More in the mist than meets the eye | WHIDBEY BIRDING

An adult Cooper’s hawk is photographed perched in a tree.

Thick fog, like we’ve recently experienced, puts a real damper on birding. The birds hunker down and avoid flying, making them hard to see. Plus the dampness tends to keep me inside.

So when the sun finally broke through around three o’clock a couple weeks ago, I grabbed a fleece jacket and set out for a walk. Within a half-mile I was engulfed in fog. A gray blanket settled around me, colors muted and the Clinton ferry horns sounded. Although I couldn’t see to the treetops and felt cocooned in stillness, I began to notice birds calling.

A northern flicker shrieked from an unseen height, a spotted towhee “meowed” from a nearby mound of blackberries, and a Pacific wren sounded its chip call. As I strode along, kinglets whispered from nearby shrubs and a black-capped chickadee called from the alder trees.

I’ve often walked this same stretch of county road in fall and barely heard a cheep. I began to wonder if the fog caused the birds to vocalize in order to keep track of each other. It certainly helped me become aware of their presence.

When I returned to the house and the sunshine, my husband showed me a couple of photos he’d just snapped of a juvenile Cooper’s hawk that had perched on our deck about two feet outside the living room window. It seemed odd for that raptor to have alighted so close to the house. Was it enjoying the warmth and protection given the proximity to the house?

Later we located the Cooper’s hawk on the south side of the house, sitting atop a fence post in a patch of bright sunlight. It appeared to snooze, keeping one eye closed.

Crow-sized woodland raptors in the accipiter family, Cooper’s hawks prefer deciduous and mixed forests. They can be secretive and inconspicuous, so I set up my spotting scope to get a better look. The mottled brown juvenile was likely waylaid from its southbound migration by the fog.

The bird’s powerful rounded wings and relatively long tail are adaptations that allow this species to dart through forests in hot pursuit of birds and mammals. In Washington state, about 90 percent of the birds’ prey are jays, robins and other forest birds. Chipmunks and rodents are also captured and consumed.

By the following day the fog had lifted, although a thick cloud cover filled the sky.
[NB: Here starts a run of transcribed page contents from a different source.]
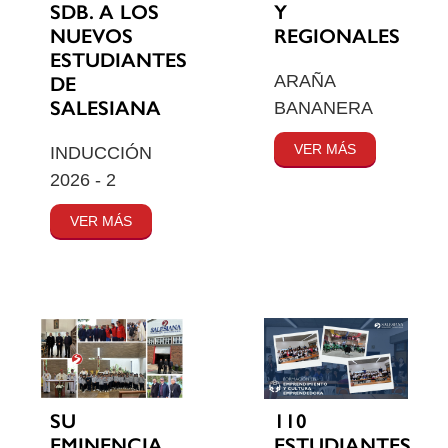
SDB. A LOS
Y
NUEVOS
REGIONALES
ESTUDIANTES
ARAÑA
DE
SALESIANA
BANANERA
VER MÁS
INDUCCIÓN
2026 - 2
VER MÁS
SU
110
EMINENCIA
ESTUDIANTES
I took the same walk at roughly the same time of day, wondering if I would again hear the birds that were so chatty in the fog.
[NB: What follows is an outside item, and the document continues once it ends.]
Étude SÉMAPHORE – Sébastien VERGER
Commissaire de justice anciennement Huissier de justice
Crows called from the bluff and I heard a raven way off in the distance, birds likely grounded by the fog the previous day. A couple robins feasted nosily on madrona berries by the side of the road.

But, with the exception of a Pacific wren chip, none of the lower canopy and ground-loving birds vocalized. The forest section of my walk was virtually soundless.
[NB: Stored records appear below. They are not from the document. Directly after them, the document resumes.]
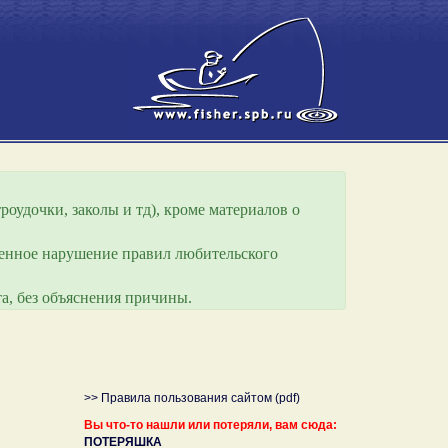
роудочки, заколы и тд), кроме материалов о
еренное нарушение правил любительского
а, без объяснения причины.
>> Правила пользования сайтом (pdf)
Вы что-то нашли или потеряли, вам сюда:
ПОТЕРЯШКА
Of course two days doesn’t give enough data to warrant making any generalizations, yet I came away from these walks with a new awareness. Even though birds tend to hunker down and avoid flying in the fog, the birding can be interesting in other ways. And paying close attention to nature usually brings new insights.

One sure-fire way to brighten your November with some sunny bird images is to attend the showing of Craig and Joy Johnson’s new film called “Birds, Backyard Habitat and Beyond.” It will be presented at noon and at 2 p.m. Sunday, Nov. 10, at the Clyde Theater in Langley.

Admission is free.

The film includes footage of the Cooper’s hawk in Craig’s photo illustrated here and many more Whidbey birds.